The simple solution, though it may appear to take longer than those labor-saving devices, is often actually faster.

The tire on my sensibly-purchased reliable sedan was looking a bit low so I thought I ought to top it off with some air. I’d left a well-made floor, hand pump designed for bicycle tires in my parent’s garage last spring after I sold my previous car. So I went looking for the pump. It is all metal with a large, accurate pressure gauge at the bottom that makes it easy to quickly and precisely fill a tire. It takes about 100 or 200 strokes to get a low car tire at 20 psi up to the required 32 psi. Not too much work, takes only a few minutes.

Well, I went looking for the pump high and low and could not find it. My father is a great, moral man who has accomplished a lot but only in spite of his organizational skills, not because of them. If you need a screwdriver to fix something in his house you need to set aside a good 25 minutes to get it done; 5 minutes to fix the problem and 20 to find the screwdriver. First you check the junk drawer in the kitchen, then the various hutches in the hallways filled with miscellaneous items, then the garage and its various cabinets, then the basement where the toolbox is located (it’s almost never in the tool box though), and finally out to the shed in the backyard. If you’re lucky, it will be in one of those spots.

Well I could not find my pump anywhere. Perhaps someone has borrowed it or some such. Anyway, my mother helpfully asked, “Why don’t you just use our electric pump? It will be faster than doing it by hand.” I told her because it’s noisy, slow, and requires me to idle my car in order to use the cigarette lighter to power the thing. Though, since I couldn’t find my manual pump, I had to resort to the electric anyway.

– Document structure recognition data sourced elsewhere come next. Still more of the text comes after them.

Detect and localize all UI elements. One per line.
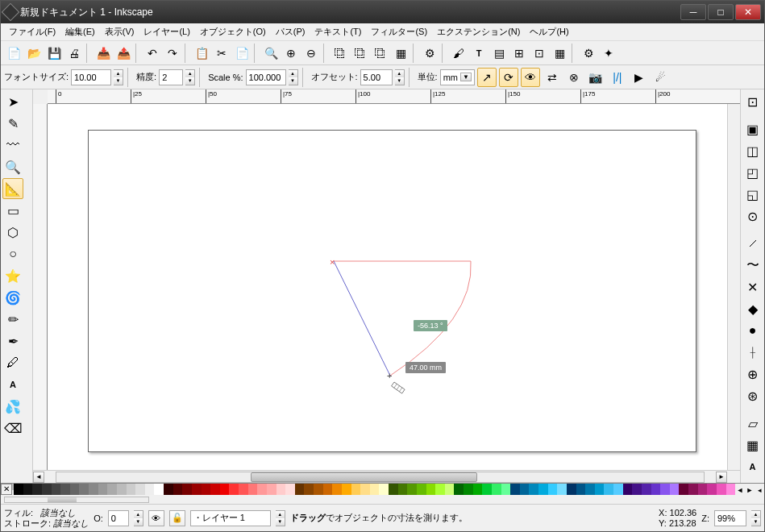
color-swatch[interactable] (660, 484, 670, 495)
bezier-tool[interactable]: ✒ (2, 330, 23, 351)
snap-enable-icon[interactable]: ⊡ (742, 91, 763, 112)
menu-item[interactable]: パス(P) (271, 24, 310, 39)
text-dialog-icon[interactable]: T (469, 44, 489, 63)
color-swatch[interactable] (276, 484, 286, 495)
eraser-tool[interactable]: ⌫ (2, 418, 23, 438)
transform-icon[interactable]: ⊡ (530, 44, 549, 63)
color-swatch[interactable] (42, 484, 52, 495)
color-swatch[interactable] (267, 484, 276, 495)
trace-icon[interactable]: ▦ (550, 44, 569, 63)
color-swatch[interactable] (642, 484, 651, 495)
copy-icon[interactable]: 📋 (192, 44, 211, 63)
snap-guide-icon[interactable]: A (742, 456, 763, 477)
measure-reverse-icon[interactable]: ⇄ (543, 68, 562, 87)
group-icon[interactable]: ▦ (391, 44, 410, 63)
zoom-input[interactable]: 99% (714, 510, 746, 526)
zoom-page-icon[interactable]: ⊖ (301, 44, 321, 63)
menu-item[interactable]: エクステンション(N) (432, 24, 525, 39)
precision-input[interactable]: 2 (159, 69, 183, 85)
menu-item[interactable]: ヘルプ(H) (525, 24, 573, 39)
fontsize-spinner[interactable]: ▲▼ (114, 69, 123, 85)
snap-grid-icon[interactable]: ▦ (742, 434, 763, 455)
horizontal-ruler[interactable]: 0|25|50|75|100|125|150|175|200 (48, 89, 740, 104)
save-icon[interactable]: 💾 (44, 44, 64, 63)
color-swatch[interactable] (351, 484, 361, 495)
color-swatch[interactable] (342, 484, 351, 495)
snap-edge-icon[interactable]: ◫ (742, 140, 763, 161)
color-swatch[interactable] (613, 484, 623, 495)
color-swatch[interactable] (182, 484, 192, 495)
palette-none[interactable]: ✕ (1, 484, 12, 495)
color-swatch[interactable] (398, 484, 408, 495)
measure-mode-2-icon[interactable]: ⟳ (499, 68, 518, 87)
vertical-ruler[interactable] (33, 104, 48, 470)
color-swatch[interactable] (304, 484, 314, 495)
color-swatch[interactable] (60, 484, 70, 495)
snap-line-mid-icon[interactable]: ⟊ (742, 342, 763, 363)
color-swatch[interactable] (192, 484, 202, 495)
color-swatch[interactable] (70, 484, 80, 495)
menu-item[interactable]: テキスト(T) (310, 24, 366, 39)
tweak-tool[interactable]: 〰 (2, 135, 23, 156)
snap-cusp-icon[interactable]: ◆ (742, 298, 763, 319)
export-icon[interactable]: 📤 (114, 44, 133, 63)
color-swatch[interactable] (454, 484, 464, 495)
color-swatch[interactable] (32, 484, 42, 495)
color-swatch[interactable] (717, 484, 726, 495)
color-swatch[interactable] (482, 484, 492, 495)
color-swatch[interactable] (14, 484, 23, 495)
maximize-button[interactable]: □ (708, 4, 734, 20)
color-swatch[interactable] (501, 484, 511, 495)
zoom-sel-icon[interactable]: 🔍 (261, 44, 281, 63)
color-swatch[interactable] (623, 484, 633, 495)
duplicate-icon[interactable]: ⿻ (331, 44, 350, 63)
color-swatch[interactable] (435, 484, 445, 495)
precision-spinner[interactable]: ▲▼ (185, 69, 195, 85)
ellipse-tool[interactable]: ○ (2, 243, 23, 264)
offset-spinner[interactable]: ▲▼ (395, 69, 405, 85)
color-swatch[interactable] (529, 484, 538, 495)
zoom-tool[interactable]: 🔍 (2, 156, 23, 177)
color-swatch[interactable] (426, 484, 436, 495)
measure-hidden-icon[interactable]: ⊗ (564, 68, 584, 87)
color-swatch[interactable] (651, 484, 661, 495)
snap-node-icon[interactable]: ⟋ (742, 233, 763, 254)
layer-lock-icon[interactable]: 🔓 (169, 510, 185, 526)
color-swatch[interactable] (464, 484, 473, 495)
pencil-tool[interactable]: ✏ (2, 309, 23, 330)
menu-item[interactable]: オブジェクト(O) (195, 24, 271, 39)
color-swatch[interactable] (239, 484, 248, 495)
snap-center-icon[interactable]: ⊙ (742, 206, 763, 227)
zoom-draw-icon[interactable]: ⊕ (281, 44, 301, 63)
color-swatch[interactable] (567, 484, 576, 495)
color-swatch[interactable] (332, 484, 342, 495)
layers-icon[interactable]: ▤ (489, 44, 509, 63)
print-icon[interactable]: 🖨 (64, 44, 84, 63)
color-swatch[interactable] (389, 484, 398, 495)
color-swatch[interactable] (670, 484, 680, 495)
xml-icon[interactable]: ⚙ (420, 44, 439, 63)
spray-tool[interactable]: 💦 (2, 396, 23, 417)
unit-combo[interactable]: mm▼ (440, 69, 475, 85)
menu-item[interactable]: レイヤー(L) (139, 24, 194, 39)
palette-left-icon[interactable]: ◄ (735, 484, 745, 496)
color-swatch[interactable] (707, 484, 717, 495)
palette-scrollbar[interactable] (4, 497, 149, 503)
paste-icon[interactable]: 📄 (232, 44, 252, 63)
zoom-spinner[interactable]: ▲▼ (751, 510, 761, 526)
box3d-tool[interactable]: ⬡ (2, 222, 23, 243)
selector-tool[interactable]: ➤ (2, 91, 23, 112)
color-swatch[interactable] (23, 484, 33, 495)
color-swatch[interactable] (698, 484, 708, 495)
color-swatch[interactable] (679, 484, 688, 495)
menu-item[interactable]: 編集(E) (60, 24, 100, 39)
color-swatch[interactable] (323, 484, 333, 495)
measure-guides-icon[interactable]: |/| (608, 68, 627, 87)
color-swatch[interactable] (604, 484, 613, 495)
snap-path-icon[interactable]: 〜 (742, 255, 763, 276)
color-swatch[interactable] (520, 484, 530, 495)
minimize-button[interactable]: ─ (680, 4, 706, 20)
prefs-icon[interactable]: ⚙ (579, 44, 598, 63)
layer-visibility-icon[interactable]: 👁 (148, 510, 164, 526)
color-swatch[interactable] (370, 484, 380, 495)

So instead of simply attaching a hand pump to the tire and pumping it up with a few minutes of brisk strokes I had to find the keys to my brother’s car where the pump was located. That required rummaging through various drawers. Then when I had the pump in position it turns out the cigarette adapter in my car, which I’ve never used, doesn’t work. So then I tried to use my brother’s car to power the pump. He’s off at college and decided to leave his car at my parent’s house. Well, his car battery was dead. So then I had to get the keys to my mother’s shiny new car and pull it right up next to my car in order to power the pump to top off my tire. If I’d had the hand pump I would have checked the pressure in all the tires but with the electric pump that would have required moving my mother’s car at least twice in order to reach all the tires so I didn’t bother.

So much for the labor-saving electric pump designed to make life easier.